Além de promover esse protagonismo feminino, o projeto também tem o intuito de valorizar o óleo da andiroba e o cultivo do fruto, visto que essa matéria prima já foi rentável a muitas famílias. Ele também visa profissionalizar essas mulheres, promover a elas uma atividade rentável, visto que muitas ainda exercem o trabalho de extrativistas, produzem o óleo, porém não recebem valor de acordo ao trabalho minucioso realizado que pode levar até meses para ser finalizado por conta do clima, dos frutos, e do processo que envolve muita crença, cultura e empenho.
Dentro das crenças na produção do óleo, Izete dos Santos, conhecida como Dona Nena conta que mulheres menstruadas ou grávidas e pessoas desconhecidas não podem participar ou observar o processo de extração e produção do óleo, pois segundo a crença, entendem que a andiroba é capaz de absorver a energia dos envolvidos. “Se as regras não forem cumpridas, o óleo não sai da maneira natural, tendo que optar por expor ao sol, forçando a extração do fruto e fazendo com que o óleo se torne inutilizável para o consumo tradicional.”
Dona Nena é uma das tantas mulheres que acreditam e participam do projeto, ela é moradora do Combu e vive pelo resgate da cultura da família, utilizando como fonte de renda tudo o que a floresta lhe oferece. Hoje em dia ela trabalha com o foco no chocolate, mas tem a andiroba como expectativa de complementação de renda para ela e mulheres da Ilha. “Vejo o projeto como uma forma de despertar o interesse a esse trabalho de extração, para que as mulheres vejam o potencial da andiroba para a nossa ilha”.
Visando amparar e lhes dar estrutura para a execução do trabalho, a equipe do projeto já providenciou fogão, utensílios individuais, e em conjunto das mulheres, já conquistaram a sede do projeto, visto que há o planejamento de equipa-la da melhor maneira para as mulheres se sentirem não apenas no seu lugar de trabalho, mas um lugar que ela seja acolhida, que possam conversar e se sentirem mulheres valorizadas.

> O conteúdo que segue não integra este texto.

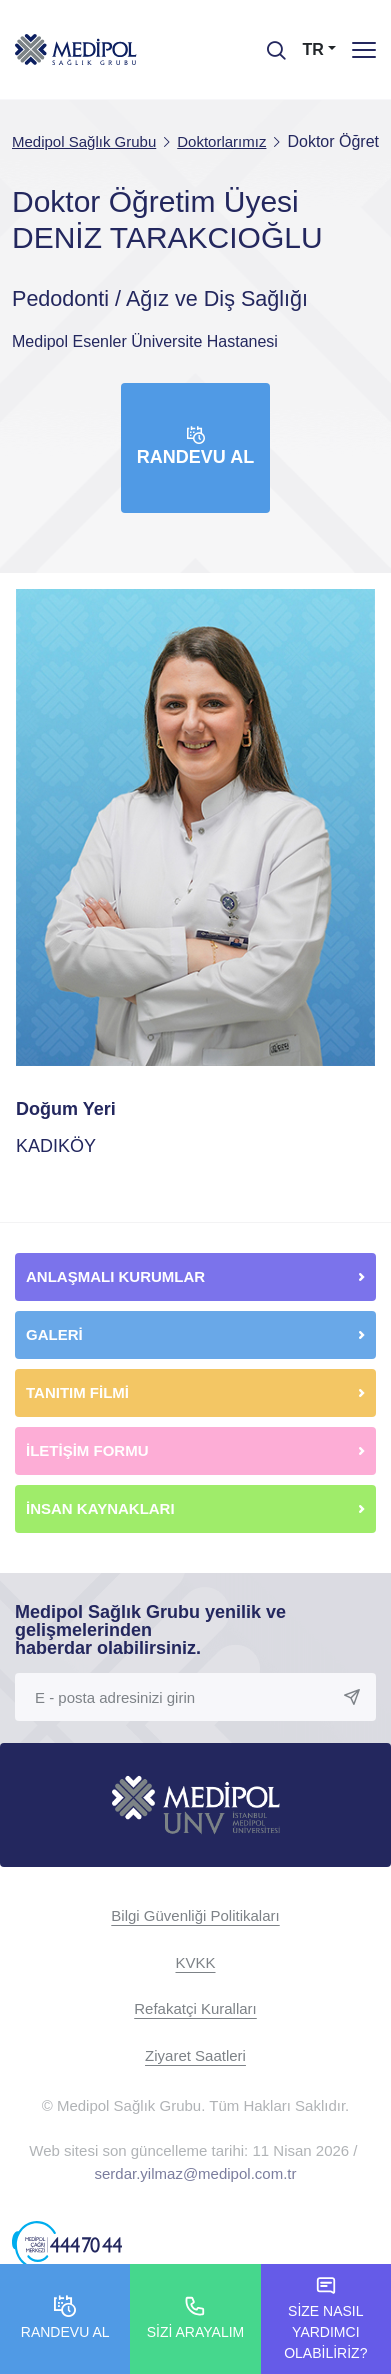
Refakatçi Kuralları (195, 2008)
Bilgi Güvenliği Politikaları (195, 1915)
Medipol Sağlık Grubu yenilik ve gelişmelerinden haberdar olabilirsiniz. (150, 1630)
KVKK (195, 1962)
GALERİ (54, 1334)
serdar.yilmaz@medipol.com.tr (196, 2173)
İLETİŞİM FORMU (87, 1450)
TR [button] (313, 49)
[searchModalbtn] (269, 43)
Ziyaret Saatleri (195, 2055)
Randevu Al (195, 446)
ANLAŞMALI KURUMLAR (115, 1276)
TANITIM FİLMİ (77, 1392)
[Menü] (364, 49)
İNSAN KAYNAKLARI (102, 1508)
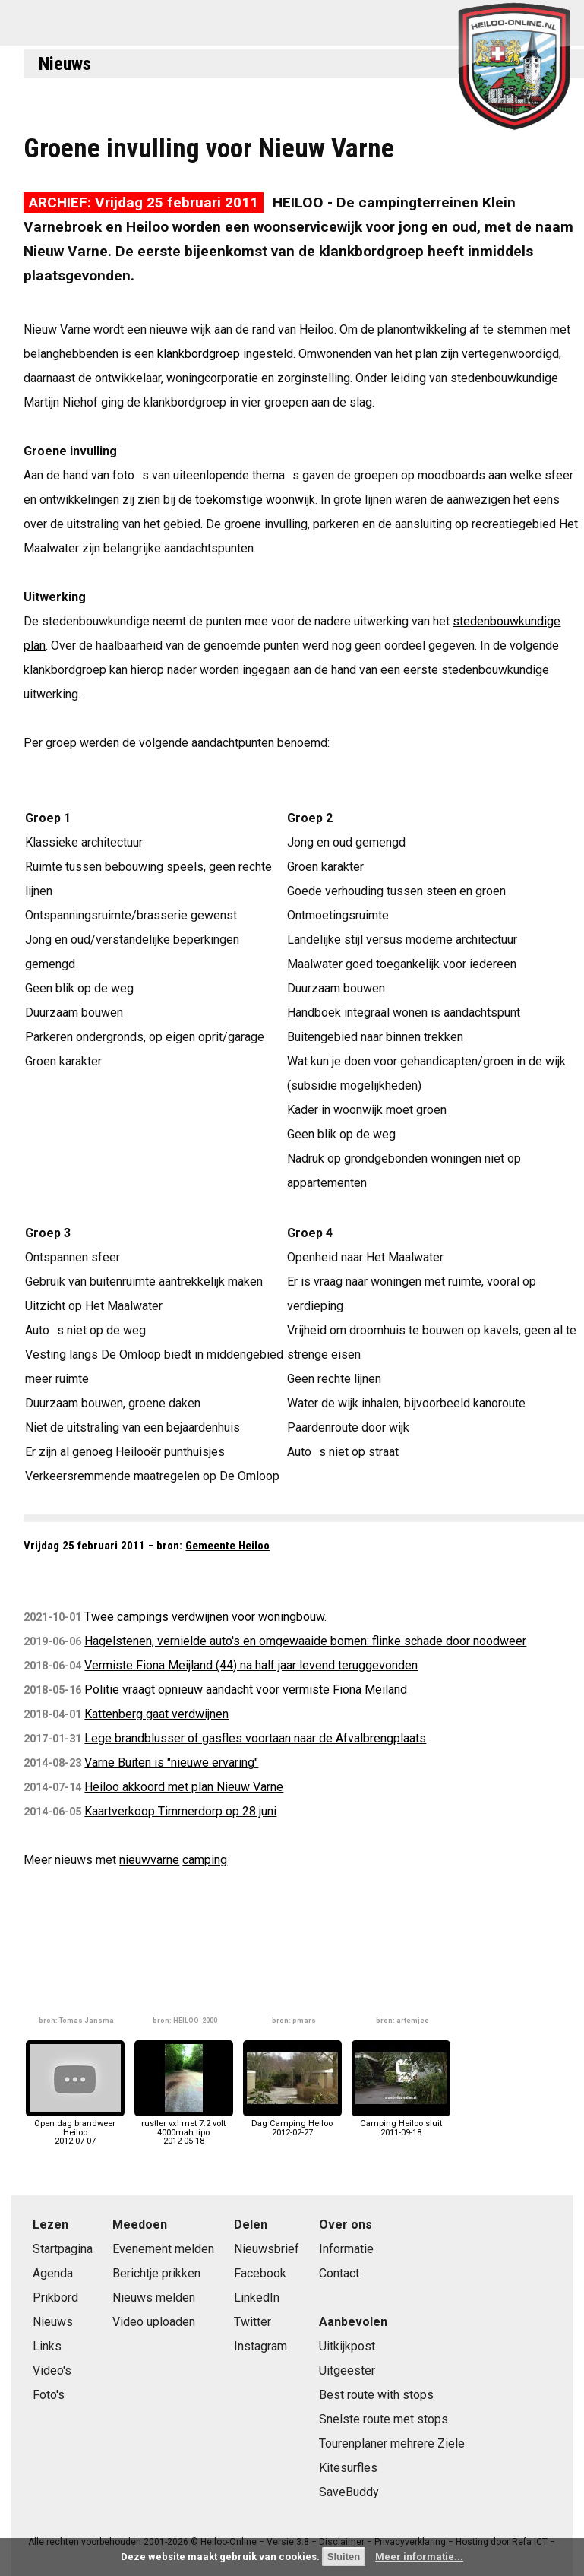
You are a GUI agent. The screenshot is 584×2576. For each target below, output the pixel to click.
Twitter (252, 2322)
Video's (52, 2370)
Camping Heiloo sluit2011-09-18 (401, 2123)
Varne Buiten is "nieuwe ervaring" (171, 1762)
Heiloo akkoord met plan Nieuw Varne (183, 1787)
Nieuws (65, 63)
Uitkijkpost (347, 2346)
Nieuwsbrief (266, 2249)
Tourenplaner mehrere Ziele (392, 2443)
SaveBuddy (349, 2492)
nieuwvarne (149, 1860)
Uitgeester (347, 2370)
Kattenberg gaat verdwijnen (156, 1714)
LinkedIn (256, 2297)
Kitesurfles (348, 2467)
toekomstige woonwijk (255, 499)
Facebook (260, 2273)
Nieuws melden (153, 2297)
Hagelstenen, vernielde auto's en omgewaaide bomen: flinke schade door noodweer (305, 1641)
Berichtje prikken (156, 2273)
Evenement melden (163, 2249)
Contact (339, 2273)
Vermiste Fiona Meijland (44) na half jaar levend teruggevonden (251, 1665)
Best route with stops (376, 2395)
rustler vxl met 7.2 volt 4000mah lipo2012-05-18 (183, 2128)
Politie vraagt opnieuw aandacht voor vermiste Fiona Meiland (245, 1689)
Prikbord (55, 2297)
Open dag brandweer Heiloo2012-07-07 (75, 2128)
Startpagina (63, 2249)
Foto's (49, 2395)
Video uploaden (153, 2322)
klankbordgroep (198, 354)
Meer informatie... (419, 2556)
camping (204, 1860)
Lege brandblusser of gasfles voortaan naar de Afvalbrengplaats (255, 1738)
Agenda (53, 2273)
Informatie (346, 2249)
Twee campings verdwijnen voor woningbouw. (205, 1616)
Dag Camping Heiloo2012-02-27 (292, 2123)
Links (47, 2346)
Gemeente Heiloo (227, 1545)
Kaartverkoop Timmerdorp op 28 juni (180, 1811)
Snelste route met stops (383, 2419)
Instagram (260, 2346)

Segundo a discente e executora do projeto, Ana Carolina Goncalves, toda a iniciativa veio para valorizar a cultura local que aos poucos está se perdendo, principalmente por conta das mudanças sociais que vêm acontecendo na Ilha. “No passado havia mais zelo pela floresta e costumes caboclos. O trabalho das andirobeiras, visa justamente trabalhar com um recurso nativo, que é um patrimônio material, mas também imaterial, pois faz parte da cultura, tradição e herança familiar.”
“Muitas já possuem uma demanda de óleo, então o nosso projeto visa fortalecer essa atividade, fazendo com que a sede atual se torne um ponto comercial das produções, que os terrenos onde acontecem a colheita do fruto da andiroba, se tornem vias turísticas e rentáveis a essas famílias.”
Desde o início em 2020 o projeto por meio da Uepa já promoveu diversas oficinas na sede da Associação, localizada na comunidade de Piriquitaquara para estimular capacitações nas andirobeiras para elaboração de cosméticos, materiais de limpeza, dentre outros, a base de andiroba visando o fortalecimento da cadeia de valor da andiroba na ilha. Essa etapa tem sido acompanhada pelo químico e doutorando da UFPA, André Reis que presta todas as orientações técnico-científicas que agregam qualidade e segurança no uso destes produtos.
A equipe do projeto conta com a participação da comunidade envolvida, representada pelas andirobeiras, além do apoio jurídico do advogado Paulo de Tarso do Escritório Ferreira Melo e Barroso Advocacia e do designer Bernardo Magalhães, diretor da Agência de Comunicação Libra Branding, que estão trabalhando conjuntamente para a criação da associação AME Combu, Associação das Mulheres Extrativistas do Combu e de sua marca coletiva.
Impactos na comunidade
Por muito tempo, a andiroba foi a principal fonte de renda de muitas famílias ribeirinhas. Mas, com o passar do tempo, as descobertas de novas fontes fizeram com que o valor da até então a principal fonte caísse até não suprir mais a necessidade das famílias.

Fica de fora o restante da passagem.